#### [WHAT YOU ARE ASKED TO DO]
Return only these lines: the one that contains "lors to the scene test log view" and every line after it through the end of the listing, exactly, without pictures.

· · ·

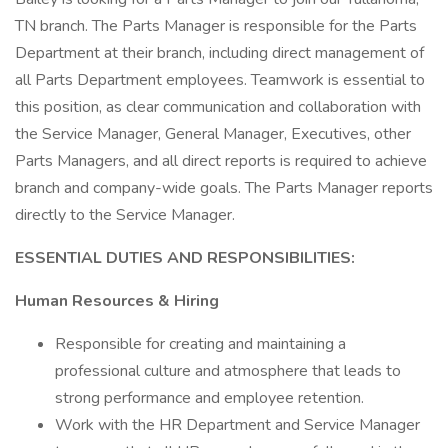
TN branch. The Parts Manager is responsible for the Parts
Department at their branch, including direct management of
all Parts Department employees. Teamwork is essential to
this position, as clear communication and collaboration with
the Service Manager, General Manager, Executives, other
Parts Managers, and all direct reports is required to achieve
branch and company-wide goals. The Parts Manager reports
directly to the Service Manager.
ESSENTIAL DUTIES AND RESPONSIBILITIES:
Human Resources & Hiring
Responsible for creating and maintaining a
professional culture and atmosphere that leads to
strong performance and employee retention.
Work with the HR Department and Service Manager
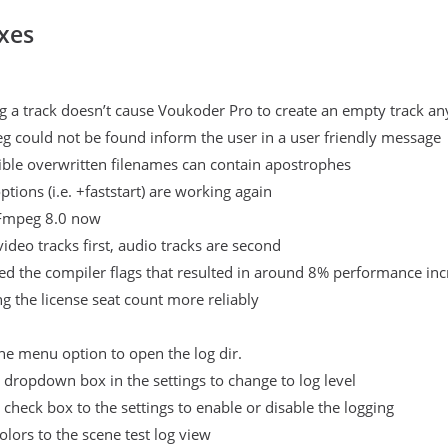
xes
g a track doesn’t cause Voukoder Pro to create an empty track a
g could not be found inform the user in a user friendly message
sible overwritten filenames can contain apostrophes
tions (i.e. +faststart) are working again
Fmpeg 8.0 now
video tracks first, audio tracks are second
d the compiler flags that resulted in around 8% performance inc
ng the license seat count more reliably
e menu option to open the log dir.
dropdown box in the settings to change to log level
check box to the settings to enable or disable the logging
lors to the scene test log view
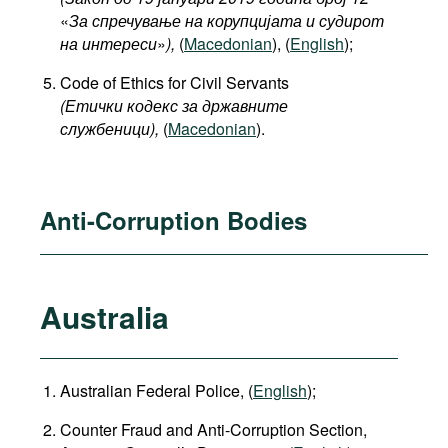
«
За спречување на корупцијата и судирот
на интереси
»
),
(
Macedonian
), (
English
);
Code of Ethics for Civil Servants
(Етички кодекс за државните
службеници),
(
Macedonian
).
Anti-Corruption Bodies
Australia
Australian Federal Police, (
English
);
Counter Fraud and Anti-Corruption Section,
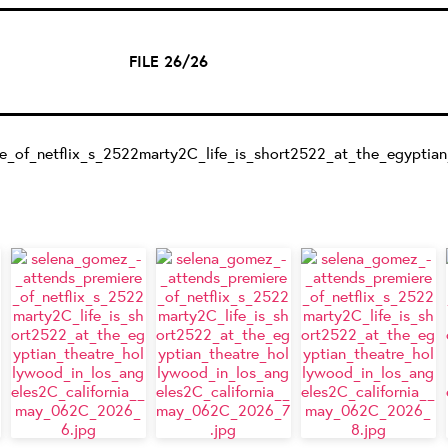
FILE 26/26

· · ·

#### [ANSWER FOR THE TASK]
lors to the scene test log view
«
За спречување на корупцијата и судирот
на интереси
»
),
(
Macedonian
), (
English
);
Code of Ethics for Civil Servants
(Етички кодекс за државните
службеници),
(
Macedonian
).
Anti-Corruption Bodies
Australia
Australian Federal Police, (
English
);
Counter Fraud and Anti-Corruption Section,
FILE 26/26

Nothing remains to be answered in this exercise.